The latest Madness of Crowds column:
Peter Ackroyd, in his masterly biography of London, animadverts that the entire city is essentially a performance space, one in which the notorious actors fret and strut, while the London mob roils and moils through the streets, providing at once the extras and the audience for an organic production that is ever evolving down the ages. But if this is the case – and I think his analysis has considerable appeal – then what can we say of the audiences in more conventional theatres?

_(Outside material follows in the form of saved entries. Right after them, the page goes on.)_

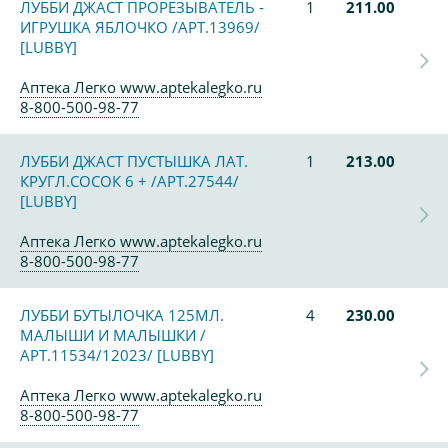
ЛУББИ ДЖАСТ ПРОРЕЗЫВАТЕЛЬ -
1
211.00
ИГРУШКА ЯБЛОЧКО /АРТ.13969/
[LUBBY]
Аптека Легко www.aptekalegko.ru
8-800-500-98-77
ЛУББИ ДЖАСТ ПУСТЫШКА ЛАТ.
1
213.00
КРУГЛ.СОСОК 6 + /АРТ.27544/
[LUBBY]
Аптека Легко www.aptekalegko.ru
8-800-500-98-77
ЛУББИ БУТЫЛОЧКА 125МЛ.
4
230.00
МАЛЫШИ И МАЛЫШКИ /
АРТ.11534/12023/ [LUBBY]
Аптека Легко www.aptekalegko.ru
8-800-500-98-77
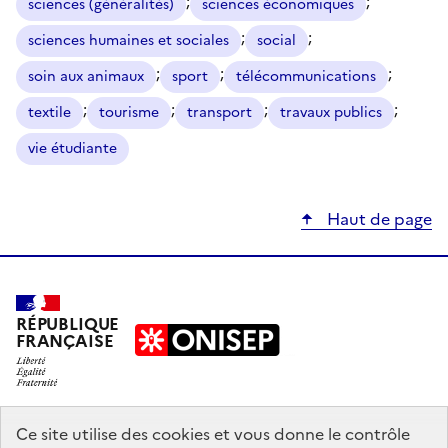
;
;
sciences (généralités)
sciences économiques
;
;
sciences humaines et sociales
social
;
;
;
soin aux animaux
sport
télécommunications
;
;
;
;
textile
tourisme
transport
travaux publics
vie étudiante
Haut de page
RÉPUBLIQUE
FRANÇAISE
education.gouv.fr
Ce site utilise des cookies et vous donne le contrôle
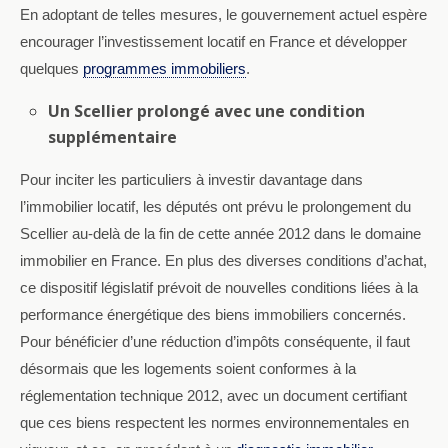
En adoptant de telles mesures, le gouvernement actuel espère
encourager l’investissement locatif en France et développer
quelques
programmes immobiliers
.
Un Scellier prolongé avec une condition
supplémentaire
Pour inciter les particuliers à investir davantage dans
l’immobilier locatif, les députés ont prévu le prolongement du
Scellier au-delà de la fin de cette année 2012 dans le domaine
immobilier en France. En plus des diverses conditions d’achat,
ce dispositif législatif prévoit de nouvelles conditions liées à la
performance énergétique des biens immobiliers concernés.
Pour bénéficier d’une réduction d’impôts conséquente, il faut
désormais que les logements soient conformes à la
réglementation technique 2012, avec un document certifiant
que ces biens respectent les normes environnementales en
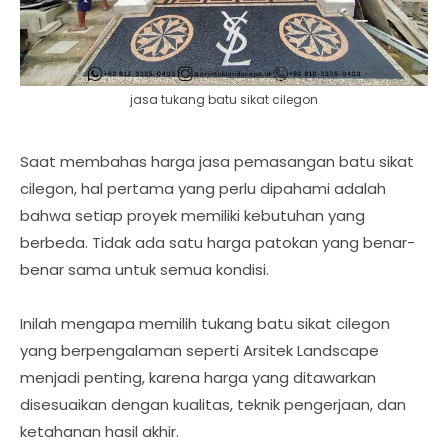
jasa tukang batu sikat cilegon
Saat membahas harga jasa pemasangan batu sikat
cilegon, hal pertama yang perlu dipahami adalah
bahwa setiap proyek memiliki kebutuhan yang
berbeda. Tidak ada satu harga patokan yang benar-
benar sama untuk semua kondisi.
Inilah mengapa memilih tukang batu sikat cilegon
yang berpengalaman seperti Arsitek Landscape
menjadi penting, karena harga yang ditawarkan
disesuaikan dengan kualitas, teknik pengerjaan, dan
ketahanan hasil akhir.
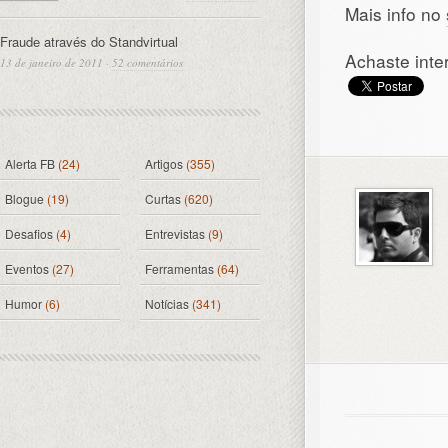
Mais info no
Fraude através do Standvirtual
Achaste inte
13 de janeiro de 2011
·
52 comentários
Alerta FB
(24)
Artigos
(355)
Blogue
(19)
Curtas
(620)
Desafios
(4)
Entrevistas
(9)
Eventos
(27)
Ferramentas
(64)
Humor
(6)
Notícias
(341)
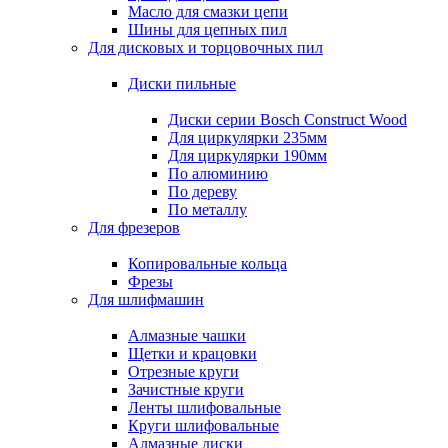
Масло для смазки цепи
Шины для цепных пил
Для дисковых и торцовочных пил
Диски пильные
Диски серии Bosch Construct Wood
Для циркулярки 235мм
Для циркулярки 190мм
По алюминию
По дереву
По металлу
Для фрезеров
Копировальные кольца
Фрезы
Для шлифмашин
Алмазные чашки
Щетки и крацовки
Отрезные круги
Зачистные круги
Ленты шлифовальные
Круги шлифовальные
Алмазные диски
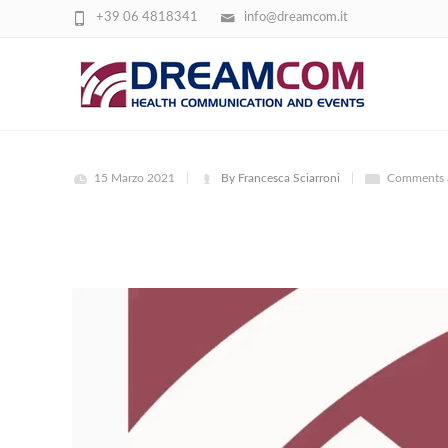
+39 06 4818341
info@dreamcom.it
INTRO BACCO TABACCO
15 Marzo 2021
By Francesca Sciarroni
Comments a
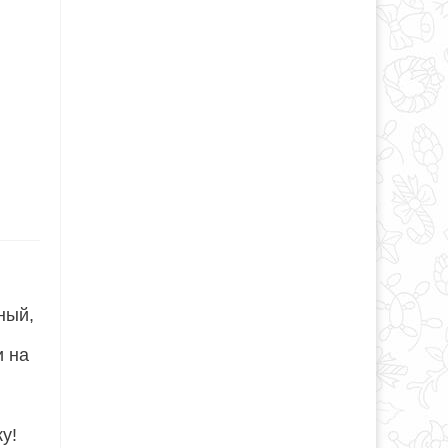
ный,
и на
у!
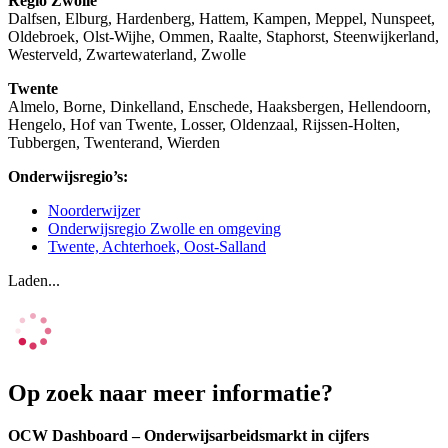
Regio Zwolle
Dalfsen, Elburg, Hardenberg, Hattem, Kampen, Meppel, Nunspeet,
Oldebroek, Olst-Wijhe, Ommen, Raalte, Staphorst, Steenwijkerland,
Westerveld, Zwartewaterland, Zwolle
Twente
Almelo, Borne, Dinkelland, Enschede, Haaksbergen, Hellendoorn,
Hengelo, Hof van Twente, Losser, Oldenzaal, Rijssen-Holten,
Tubbergen, Twenterand, Wierden
Onderwijsregio’s:
Noorderwijzer
Onderwijsregio Zwolle en omgeving
Twente, Achterhoek, Oost-Salland
Laden...
Op zoek naar meer informatie?
OCW Dashboard – Onderwijsarbeidsmarkt in cijfers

For me, the theatre audience is the main problem with theatre. Sure, a lot of plays are flatly crap, but only the audience for an averagely farcical West End production will force me to leave at the interval, disgustedly shredding my programme. Actors are, as we all know, a pretty mad crowd – but at least there are small chinks in the seriousness with which they take their avocation. Audiences, by contrast, are slaves of a high-minded method to rival Stanislavsky’s. Watching them mill about in the lobbies and bars, talking arse while they scoop ice creams and sup G&Ts, it often occurs to me that when all these individuals got up that morning, they were already resolutely in character as middle-class members of a theatre audience.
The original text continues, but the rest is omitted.